Within a system this is may be a safe thing to do as it is clear what the dependencies are to decision support etc.. Optional coding is a much more complex situation when you are sharing information as I hope my analysis above demonstrates.

I think that the right approach is to insist on coding for key data – Allergies and Medications in the first instance. Make it possible for patients or clinicians to enter allergy/adverse reaction data directly from terminology ref sets if systems are unable to do it. Medication sharing can be coded through appropriate extensions to systems. It will take time but it is probably more problematic to send uncoded medications in the medium term.
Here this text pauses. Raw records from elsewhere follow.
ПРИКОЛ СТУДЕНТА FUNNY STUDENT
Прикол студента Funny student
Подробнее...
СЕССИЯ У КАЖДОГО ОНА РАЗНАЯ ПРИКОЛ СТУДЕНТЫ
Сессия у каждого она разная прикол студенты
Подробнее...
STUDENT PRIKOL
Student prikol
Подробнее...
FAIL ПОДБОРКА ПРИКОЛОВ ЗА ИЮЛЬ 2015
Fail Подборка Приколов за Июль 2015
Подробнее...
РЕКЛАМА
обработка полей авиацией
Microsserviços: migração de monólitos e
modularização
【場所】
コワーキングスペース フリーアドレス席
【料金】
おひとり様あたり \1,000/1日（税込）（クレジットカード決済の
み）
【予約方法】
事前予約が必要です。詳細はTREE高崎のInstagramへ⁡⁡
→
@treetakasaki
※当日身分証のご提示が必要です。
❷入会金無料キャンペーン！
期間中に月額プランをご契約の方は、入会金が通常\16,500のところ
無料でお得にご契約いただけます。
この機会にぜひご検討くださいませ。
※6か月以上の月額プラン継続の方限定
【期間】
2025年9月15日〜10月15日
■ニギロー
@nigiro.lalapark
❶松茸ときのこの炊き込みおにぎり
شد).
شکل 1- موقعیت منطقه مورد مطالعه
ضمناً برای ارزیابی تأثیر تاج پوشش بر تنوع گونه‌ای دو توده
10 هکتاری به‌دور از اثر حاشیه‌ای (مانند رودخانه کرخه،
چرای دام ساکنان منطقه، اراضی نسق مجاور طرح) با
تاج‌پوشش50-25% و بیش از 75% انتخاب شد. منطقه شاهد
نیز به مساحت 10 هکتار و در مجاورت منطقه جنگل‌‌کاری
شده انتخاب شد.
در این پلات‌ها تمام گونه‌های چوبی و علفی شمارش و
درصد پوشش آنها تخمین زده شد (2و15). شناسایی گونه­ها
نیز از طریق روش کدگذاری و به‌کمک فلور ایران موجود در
Looking ahead the solution appears obvious to me, but it does involve some complexity. The real value of the approach of using (code) 'translations' or openEHR 'mappings' is that it goes on working when terminology requirements change in the future. That is that CD is allowed (with the CWE constraint if appropriate) and allow coded texts with terminologies that people have in their systems, adding a SNOMED mapping where available (or ICD-10, LOINC or whatever else is deemed the lingua franca) as a translation. Wait until the SNOMED presence reaches a certain level and then enforce SNOMED coding 3 years hence. Add as many mapping services to SNOMED as possible.

A real benefit to this approach is that commonly used codes such as Medical Director codes – can be used in other medical director systems even if they do not have or use SNOMED. Likewise for ICPC.

After re-reading the ISO data types it raises a couple of issues. The only type is CD and CWE (with extensions) is described as a constraint on the CD type. CWE is actually designed to allow local extensions (ie local terminologies). So if we have a CD(CWE) with a SNOMED binding it will mean that you can have SNOMED coded data, just text, or coded text using other terminologies. Is this your intent?  Just as the CWE is a complex constraint on CD it is also clear that binding a CD to SNOMED and using CWE does give some indication as to what is recommended for transmission. The openEHR option of a CODED_TEXT, with a SNOMED binding, or a TEXT allows the same flexibility. However, using the template to express the CWE appears preferable to me unless we are really sure what the future holds.

The terminology ecosystem will be complex for many years to come, potentially forever. It rather depends on how sensible we are and our vision for a future evolving system. Until models and their attendant terminology subsets are widely adopted we will be living in a world where text rules. We will learn a lot in the next 12 months.